Section 2.10    Merger, Consolidation or Sale of Assets. Section 6.04 of the Base
Indenture shall be revised in its entirety to read: 
 (a)    The Company will be permitted to consolidate or merge with
another entity or to sell all or substantially all of its assets to another entity, subject to the Company’s meeting all of the following conditions: (i) any successor or purchaser is a corporation, limited liability company, partnership
or trust organized under the laws of the United States of America, any State or the District of Columbia; (ii) immediately following the consolidation, merger, sale or conveyance, the resulting, surviving or transferee entity (if other than the
Company) would not be in default in the performance of any covenant in the Indenture; and (iii) the Company delivers a supplemental indenture by which the surviving entity (if other than the Company) expressly assumes the Company’s
obligations under the Indenture. 

  
 10 

 (b)    In the event that the Company consolidates or merges with another
entity or sells all or substantially all of its assets to another entity, the surviving entity (if other than the Company) will be substituted for the Company under the Indenture, and the Company will be discharged from all of its obligations under
the Indenture. 
 Section 2.11    Events of Default. 

(a)    The term “Event of Default” as used in this Indenture with respect to the Notes shall include the
following described event in addition to those set forth in Section 7.01 of the Base Indenture: 

(i)    The Company or a Restricted Subsidiary fail to pay the principal of any Indebtedness when due at
maturity in an aggregate amount of $50 million or more, or a default occurs that results in the acceleration of the maturity of the Company’s or any of the Restricted Subsidiaries’ Indebtedness in an aggregate amount of
$50 million or more; 
 (b)    If the euro is unavailable to the Company due to the imposition of exchange controls
or other circumstances beyond the Company’s control or if the euro is no longer being used by the then-member states of the European Monetary Union that have adopted the euro as their currency or for the settlement of transactions by public
institutions of or within the international banking community, then all payments in respect of the Notes will be made in U.S. dollars until the euro is again available to the Company or so used. The amount payable on any date in euros will be
converted by the Company into U.S. dollars on the basis of the most recently available market exchange rate for euros. Neither the Trustee nor the Paying Agent shall have any responsibility for effecting such currency conversions.

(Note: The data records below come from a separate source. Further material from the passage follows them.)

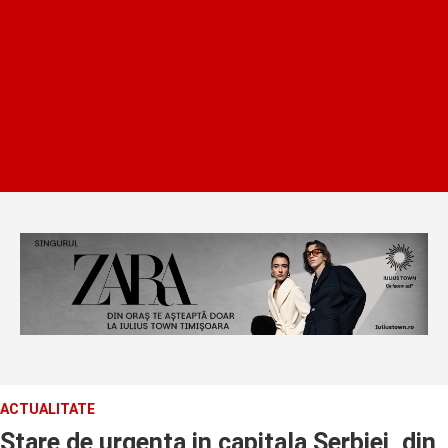
ACTUALITATE
Stare de urgenta in capitala Serbiei, din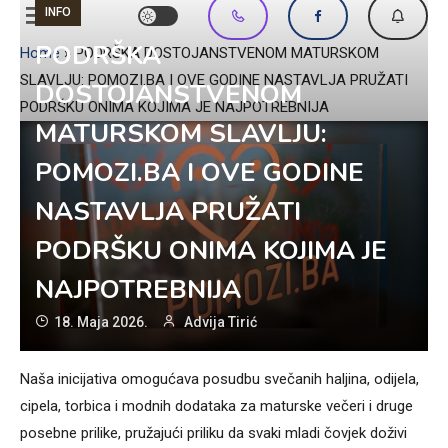
INFO
PODRŠKA
Home
»
PODRŠKA DOSTOJANSTVENOM MATURSKOM
SLAVLJU: POMOZI.BA I OVE GODINE NASTAVLJA PRUŽATI
DOSTOJANSTVENOM
PODRŠKU ONIMA KOJIMA JE NAJPOTREBNIJA
MATURSKOM SLAVLJU:
POMOZI.BA I OVE GODINE
NASTAVLJA PRUŽATI
PODRŠKU ONIMA KOJIMA JE
NAJPOTREBNIJA
18. Maja 2026.
Advija Tirić
Naša inicijativa omogućava posudbu svečanih haljina, odijela,
cipela, torbica i modnih dodataka za maturske večeri i druge
posebne prilike, pružajući priliku da svaki mladi čovjek doživi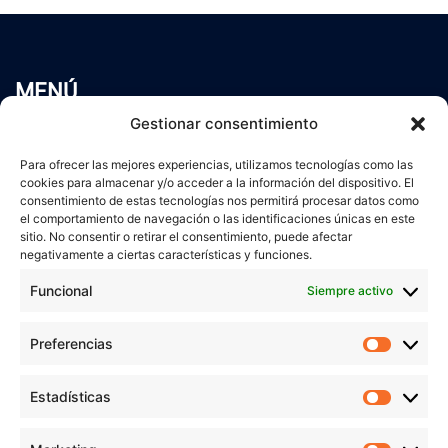
MENÚ
Inicio
Gestionar consentimiento
Trabaja conmigo
Para ofrecer las mejores experiencias, utilizamos tecnologías como las
Servicios
cookies para almacenar y/o acceder a la información del dispositivo. El
Blog
consentimiento de estas tecnologías nos permitirá procesar datos como
Contacto
el comportamiento de navegación o las identificaciones únicas en este
sitio. No consentir o retirar el consentimiento, puede afectar
Aviso Legal
negativamente a ciertas características y funciones.
Política de Privacidad
Funcional
Siempre activo
Política de cookies
Preferencias
Prefer
veronicaruiz.es
realizada por
Verónica Ruiz
está bajo
Estadísticas
Estadís
una
licencia de Creative Commons Reconocimiento-
NoComercial 4.0 Internacional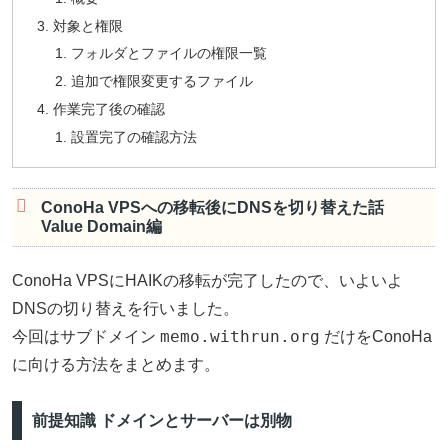
対象と権限
フォルダとファイルの権限一覧
追加で権限変更するファイル
作業完了後の確認
設置完了の確認方法
ConoHa VPSへの移転後にDNSを切り替えた話
Value Domain編
ConoHa VPSにHAIKの移転が完了したので、いよいよ
DNSの切り替えを行いました。
memo.withrun.org
今回はサブドメイン
だけをConoHa
に向ける方法をまとめます。
前提知識 ドメインとサーバーは別物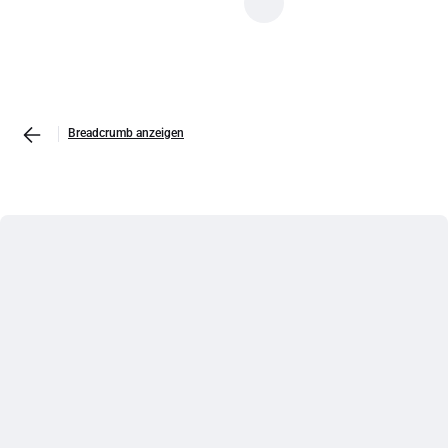
Breadcrumb anzeigen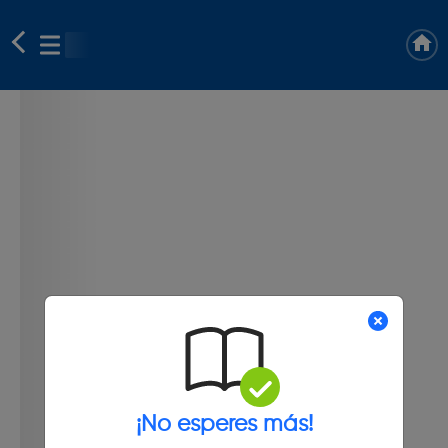
¡No esperes más!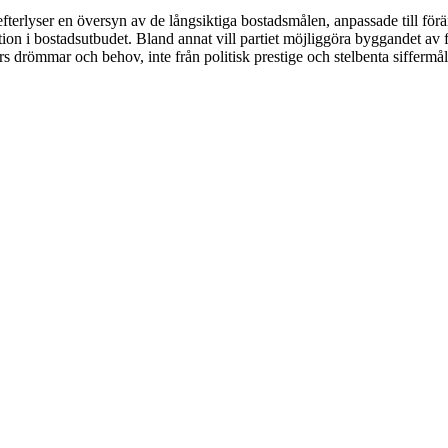
terlyser en översyn av de långsiktiga bostadsmålen, anpassade till för
ion i bostadsutbudet. Bland annat vill partiet möjliggöra byggandet av f
s drömmar och behov, inte från politisk prestige och stelbenta siffermål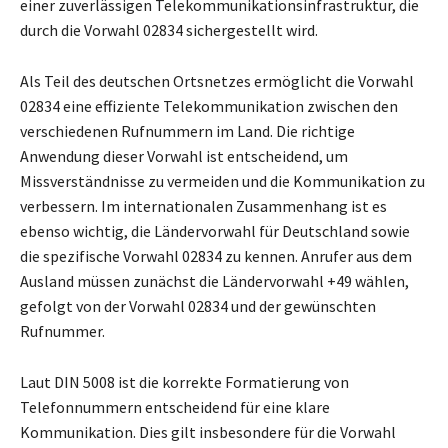
einer zuverlässigen Telekommunikationsinfrastruktur, die
durch die Vorwahl 02834 sichergestellt wird.
Als Teil des deutschen Ortsnetzes ermöglicht die Vorwahl
02834 eine effiziente Telekommunikation zwischen den
verschiedenen Rufnummern im Land. Die richtige
Anwendung dieser Vorwahl ist entscheidend, um
Missverständnisse zu vermeiden und die Kommunikation zu
verbessern. Im internationalen Zusammenhang ist es
ebenso wichtig, die Ländervorwahl für Deutschland sowie
die spezifische Vorwahl 02834 zu kennen. Anrufer aus dem
Ausland müssen zunächst die Ländervorwahl +49 wählen,
gefolgt von der Vorwahl 02834 und der gewünschten
Rufnummer.
Laut DIN 5008 ist die korrekte Formatierung von
Telefonnummern entscheidend für eine klare
Kommunikation. Dies gilt insbesondere für die Vorwahl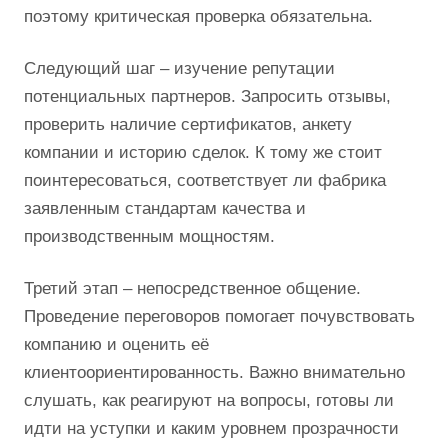
поэтому критическая проверка обязательна.
Следующий шаг – изучение репутации
потенциальных партнеров. Запросить отзывы,
проверить наличие сертификатов, анкету
компании и историю сделок. К тому же стоит
поинтересоваться, соответствует ли фабрика
заявленным стандартам качества и
производственным мощностям.
Третий этап – непосредственное общение.
Проведение переговоров помогает почувствовать
компанию и оценить её
клиентоориентированность. Важно внимательно
слушать, как реагируют на вопросы, готовы ли
идти на уступки и каким уровнем прозрачности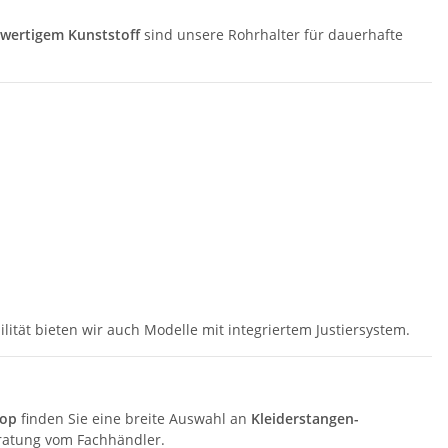
wertigem Kunststoff
sind unsere Rohrhalter für dauerhafte
lität bieten wir auch Modelle mit integriertem Justiersystem.
hop
finden Sie eine breite Auswahl an
Kleiderstangen-
eratung vom Fachhändler.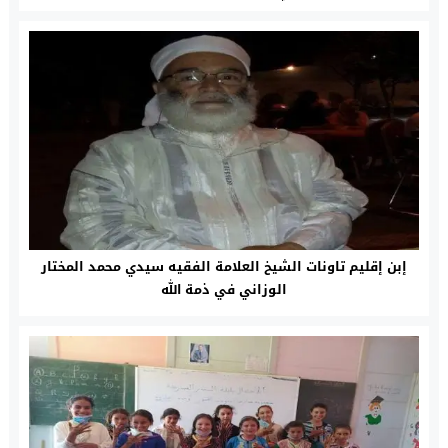
أطفال مدينة تاونات‎
إبن إقليم تاونات الشيخ العلامة الفقيه سيدي محمد المختار
الوزاني في ذمة الله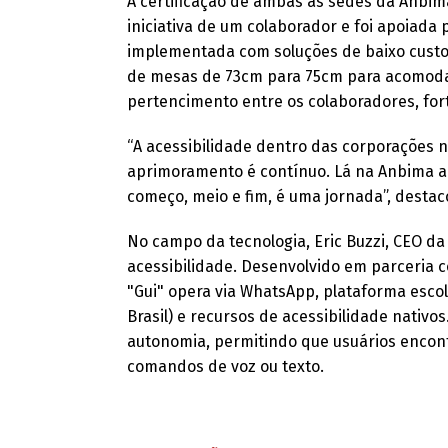
A certificação de ambas as sedes da Anbim
iniciativa de um colaborador e foi apoiada
implementada com soluções de baixo custo e
de mesas de 73cm para 75cm para acomodar
pertencimento entre os colaboradores, for
“A acessibilidade dentro das corporações n
aprimoramento é contínuo. Lá na Anbima a
começo, meio e fim, é uma jornada”, destac
No campo da tecnologia, Eric Buzzi, CEO da
acessibilidade. Desenvolvido em parceria co
"Gui" opera via WhatsApp, plataforma esc
Brasil) e recursos de acessibilidade nativos
autonomia, permitindo que usuários encon
comandos de voz ou texto.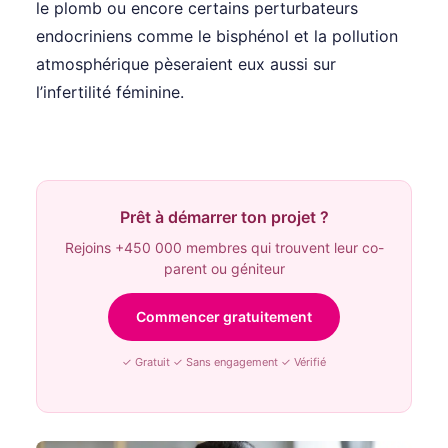
le plomb ou encore certains perturbateurs
endocriniens comme le bisphénol et la pollution
atmosphérique pèseraient eux aussi sur
l’infertilité féminine.
Prêt à démarrer ton projet ?
Rejoins +450 000 membres qui trouvent leur co-
parent ou géniteur
Commencer gratuitement
✓ Gratuit ✓ Sans engagement ✓ Vérifié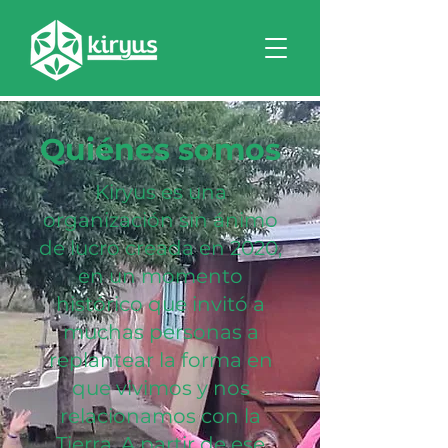
Quiénes somos
Kiryus es una
organización sin ánimo
de lucro creada en 2020,
en un momento
histórico que invitó a
muchas personas a
replantear la forma en
que vivimos y nos
relacionamos con la
Tierra. A partir de ese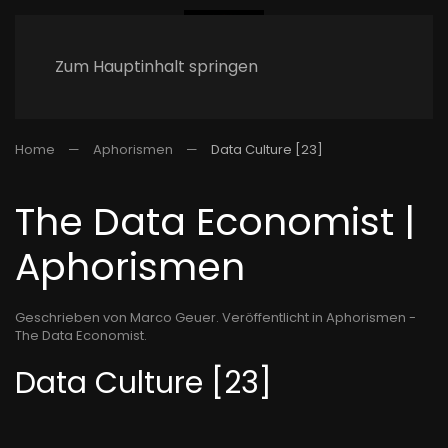
Zum Hauptinhalt springen
Home
Aphorismen
Data Culture [23]
The Data Economist |
Aphorismen
Geschrieben von Marco Geuer. Veröffentlicht in
Aphorismen -
The Data Economist
.
Data Culture [23]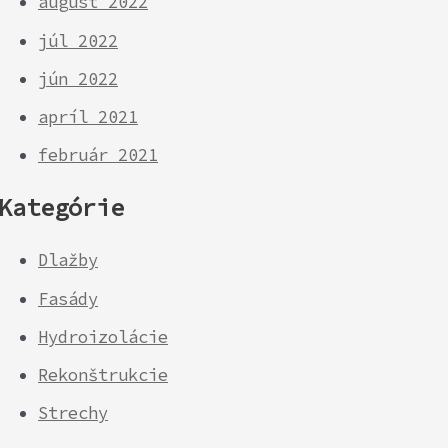
august 2022
júl 2022
jún 2022
apríl 2021
február 2021
Kategórie
Dlažby
Fasády
Hydroizolácie
Rekonštrukcie
Strechy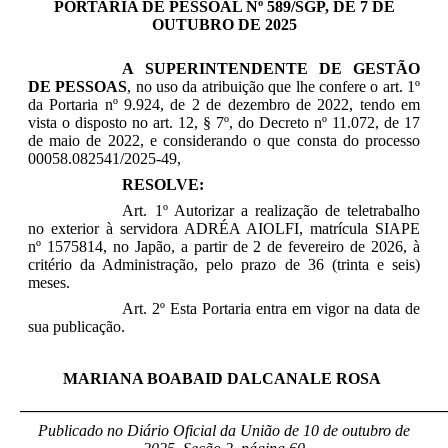
PORTARIA DE PESSOAL Nº 589/SGP, DE 7 DE
OUTUBRO DE 2025
A SUPERINTENDENTE DE GESTÃO
DE PESSOAS
, no uso da atribuição que lhe confere o art. 1º
da Portaria nº 9.924, de 2 de dezembro de 2022, tendo em
vista o disposto no art. 12, § 7º, do Decreto nº 11.072, de 17
de maio de 2022, e considerando o que consta do processo
00058.082541/2025-49,
RESOLVE:
Art. 1º Autorizar a realização de teletrabalho
no exterior à servidora ADRÉA AIOLFI, matrícula SIAPE
nº
1575814
, no Japão, a partir de 2 de fevereiro de 2026, à
critério da Administração,
pelo prazo de 36 (trinta e seis)
meses.
Art. 2º Esta Portaria entra em vigor na data de
sua publicação.
MARIANA BOABAID DALCANALE ROSA
_____________________________________________________
Publicado no Diário Oficial da União de 10 de outubro
de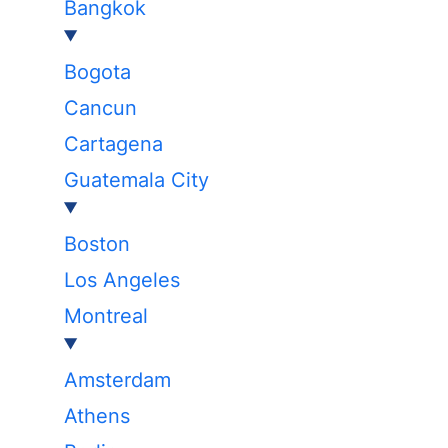
Bangkok
Bogota
Cancun
Cartagena
Guatemala City
Boston
Los Angeles
Montreal
Amsterdam
Athens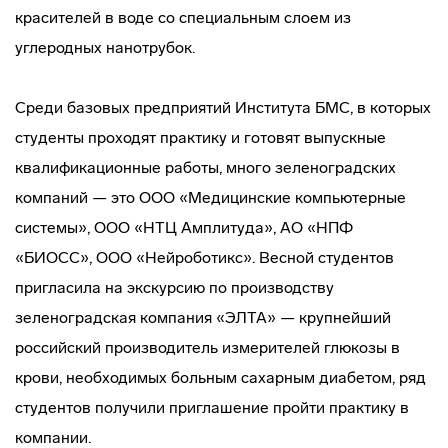
красителей в воде со специальным слоем из
углеродных нанотрубок.
Среди базовых предприятий Института БМС, в которых
студенты проходят практику и готовят выпускные
квалификационные работы, много зеленоградских
компаний — это ООО «Медицинские компьютерные
системы», ООО «НТЦ Амплитуда», АО «НПФ
«БИОСС», ООО «Нейроботикс». Весной студентов
пригласила на экскурсию по производству
зеленоградская компания «ЭЛТА» — крупнейший
российский производитель измерителей глюкозы в
крови, необходимых больным сахарным диабетом, ряд
студентов получили приглашение пройти практику в
компании.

Any payment in
respect of the Notes so made in U.S. dollars shall not constitute an Event of Default. 

Section 2.12    Appointment of Agents. 

(a)    The Company initially appoints Elavon Financial Services DAC, UK Branch as Paying Agent and U.S. Bank National
Association as Registrar and Transfer Agent (together, the “Agents”), with respect to the Notes until such time as Elavon Financial Services DAC, UK Branch and U.S. Bank National Association, respectively, have resigned or a successor has
been appointed. 
 (b)    All or any of the designated agents may resign their respective appointments under the Notes
and this Indenture at any time by giving to the Company and, where appropriate, the Paying Agent and the Trustee at least 90 days’ prior written notice to that effect provided that, so long as any of the Notes are outstanding, the notice shall
not, in the case of the Paying Agent, expire less than 45 days before any due date for the payment of interest. Following receipt of a notice of resignation from a designated agent, the Company shall promptly, and in any event not less than 30 days
before the resignation takes effect, give notice to the Holders of the Notes in accordance with the Indenture. If any designated agent shall resign or be removed, the Company shall promptly and in any event within 30 days appoint a successor
approved by the Trustee. If the Company fails to appoint a successor within such period, the Paying Agent may select a leading bank approved by the Company and the Trustee to act as Paying Agent hereunder and the Company shall appoint that bank as
the successor Paying Agent. 

  
 11 

 (c)    Any corporation into which the Agents may be merged or converted,
or any corporation with which the Agents may be consolidated, or any corporation resulting from any merger, conversion or consolidation to which the Agents shall be a party, or any corporation, including affiliated corporations, to which the Agents
shall sell or otherwise transfer: (i) all or substantially all of its assets or (ii) all or substantially all of its corporate trust business shall, on the date when the merger, conversion, consolidation or transfer becomes effective and
to the extent permitted by any applicable laws and subject to any credit rating requirements set out in this Agreement become the successor Agents under this Agreement without the execution or filing of any paper or any further act on the part of
the parties to this Agreement, unless otherwise required by the Issuer, and after the said effective date all references in this Agreement to the Agents shall be deemed to be references to such successor corporation. Written notice of any such
merger, conversion, consolidation or transfer shall immediately be given to the Issuer by the Agents. 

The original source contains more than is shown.